(Items listed in a dataset)

--*--

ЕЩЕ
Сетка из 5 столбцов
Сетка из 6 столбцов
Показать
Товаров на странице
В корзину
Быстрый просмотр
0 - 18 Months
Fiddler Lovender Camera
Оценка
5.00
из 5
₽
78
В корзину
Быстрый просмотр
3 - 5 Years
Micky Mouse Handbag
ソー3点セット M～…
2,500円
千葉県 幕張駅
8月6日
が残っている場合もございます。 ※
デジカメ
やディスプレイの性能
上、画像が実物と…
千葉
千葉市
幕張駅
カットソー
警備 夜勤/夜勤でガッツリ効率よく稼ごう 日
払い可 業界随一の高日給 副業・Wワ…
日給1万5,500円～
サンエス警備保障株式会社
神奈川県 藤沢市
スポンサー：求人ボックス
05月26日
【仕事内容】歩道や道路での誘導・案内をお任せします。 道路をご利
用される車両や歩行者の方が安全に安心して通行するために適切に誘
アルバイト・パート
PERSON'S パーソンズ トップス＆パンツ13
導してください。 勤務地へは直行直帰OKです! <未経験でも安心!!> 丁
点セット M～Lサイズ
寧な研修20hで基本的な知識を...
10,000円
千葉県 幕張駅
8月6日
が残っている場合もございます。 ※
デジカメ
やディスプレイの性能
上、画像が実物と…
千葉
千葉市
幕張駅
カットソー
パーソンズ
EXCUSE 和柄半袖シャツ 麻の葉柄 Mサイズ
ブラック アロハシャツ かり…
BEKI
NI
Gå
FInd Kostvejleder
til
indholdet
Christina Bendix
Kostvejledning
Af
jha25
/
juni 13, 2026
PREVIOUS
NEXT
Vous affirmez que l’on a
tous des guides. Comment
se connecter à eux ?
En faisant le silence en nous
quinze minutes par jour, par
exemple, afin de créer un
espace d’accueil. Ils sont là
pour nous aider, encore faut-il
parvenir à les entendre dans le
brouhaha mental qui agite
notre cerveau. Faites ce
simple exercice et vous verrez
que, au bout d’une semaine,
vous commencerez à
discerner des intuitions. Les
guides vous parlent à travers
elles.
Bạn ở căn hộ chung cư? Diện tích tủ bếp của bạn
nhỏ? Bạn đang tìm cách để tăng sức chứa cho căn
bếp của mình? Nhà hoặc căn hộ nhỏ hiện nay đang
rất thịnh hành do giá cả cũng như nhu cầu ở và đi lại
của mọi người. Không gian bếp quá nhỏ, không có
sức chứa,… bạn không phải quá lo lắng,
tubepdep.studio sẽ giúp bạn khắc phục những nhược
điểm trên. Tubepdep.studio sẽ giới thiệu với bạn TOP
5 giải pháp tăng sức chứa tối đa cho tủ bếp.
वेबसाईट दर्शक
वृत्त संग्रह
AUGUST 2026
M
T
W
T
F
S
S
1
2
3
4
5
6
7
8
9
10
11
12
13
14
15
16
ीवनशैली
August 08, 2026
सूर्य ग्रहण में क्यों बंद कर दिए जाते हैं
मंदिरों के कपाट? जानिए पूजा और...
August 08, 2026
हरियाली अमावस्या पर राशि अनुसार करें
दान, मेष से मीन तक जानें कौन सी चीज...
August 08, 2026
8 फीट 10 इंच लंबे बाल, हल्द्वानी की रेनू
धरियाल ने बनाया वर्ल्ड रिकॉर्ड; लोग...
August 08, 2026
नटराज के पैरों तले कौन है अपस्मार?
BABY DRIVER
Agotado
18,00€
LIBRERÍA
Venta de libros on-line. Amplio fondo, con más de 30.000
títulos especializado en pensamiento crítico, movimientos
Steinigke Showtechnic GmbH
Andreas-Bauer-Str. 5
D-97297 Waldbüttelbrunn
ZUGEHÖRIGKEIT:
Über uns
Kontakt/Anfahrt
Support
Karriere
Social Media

--*--

A single number is the whole answer here: the number of lines in the data that include "chứa".

Written reply: 3